Satz further explained that while there is potential for more significant gains with companies like Arkema (EPA:AKE) or Evonik, which Citi rates as Buy, the new 2025E EBITDA estimate for BASF stands at €8.3 billion. This figure is 2% below the consensus and translates to a valuation of 7.5 times earnings before interest, taxes, depreciation, and amortization (EBITDA), which, in Citi’s view, no longer represents a clear undervaluation.
The possibility of a deal in the Coatings segment could offer some benefit to BASF’s valuation, yet the analyst expressed caution due to the company’s current leverage and the ongoing high level of macroeconomic uncertainty. Consequently, Citi does not anticipate that any potential proceeds from such a deal would be distributed to shareholders. The analysis reflects Citi’s position on BASF’s stock as the market continues to navigate through uncertain economic conditions.

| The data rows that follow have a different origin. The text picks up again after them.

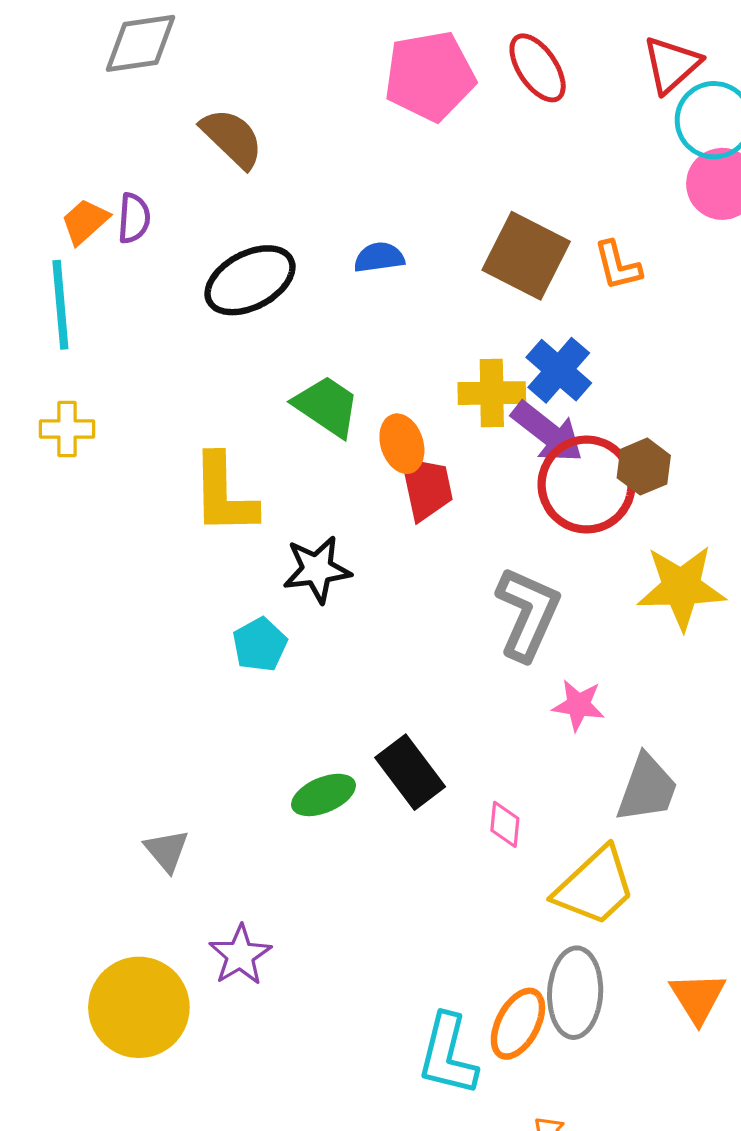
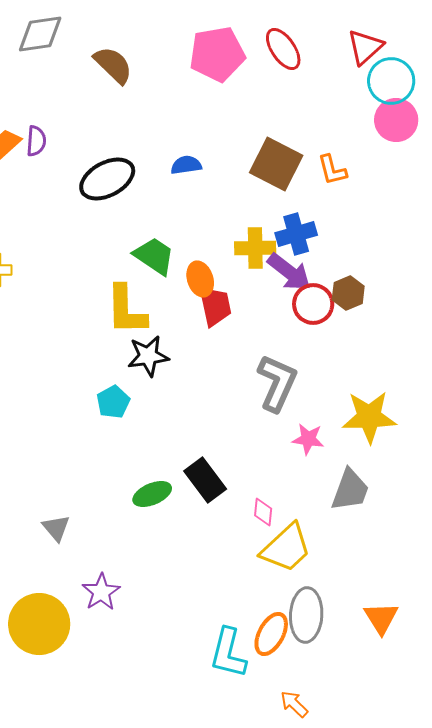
brown semicircle: (232, 138) -> (113, 65), moved
blue cross: (559, 370) -> (296, 234), turned 33
red circle: (587, 485) -> (313, 304), size x0.7
yellow L-shape: (224, 494) -> (126, 310), moved
yellow star: (681, 587) -> (369, 417), moved
yellow trapezoid: (595, 886) -> (286, 548), moved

In other recent news, BASF SE announced the sale of its Brazilian decorative paints division for $1.15 billion, exceeding initial estimates. The company plans to continue exploring strategic options for its Coatings assets, valued over €5 billion, with full-year results expected soon. Citi analysts have reinstated coverage of BASF with a Neutral rating and a price target of EUR51.00, while expressing concerns that BASF’s free cash flow guidance may fall short of market expectations. Meanwhile, Berenberg analysts downgraded BASF from Buy to Hold, raising the price target slightly to EUR52.00, citing recent share price increases. Despite potential challenges, Berenberg had previously maintained a Buy rating with a target of EUR50.00, noting improved short-term earnings prospects due to Chinese stimulus measures and better plant utilization in Europe. BASF’s strategic moves, including potential divestitures in its Coatings unit, continue to be a point of interest for investors. Additionally, BASF’s investment in Harbour Energy could see strategic developments as a lock-up period for its stake ends in the first half of 2025. These developments reflect ongoing adjustments in BASF’s strategic and financial planning.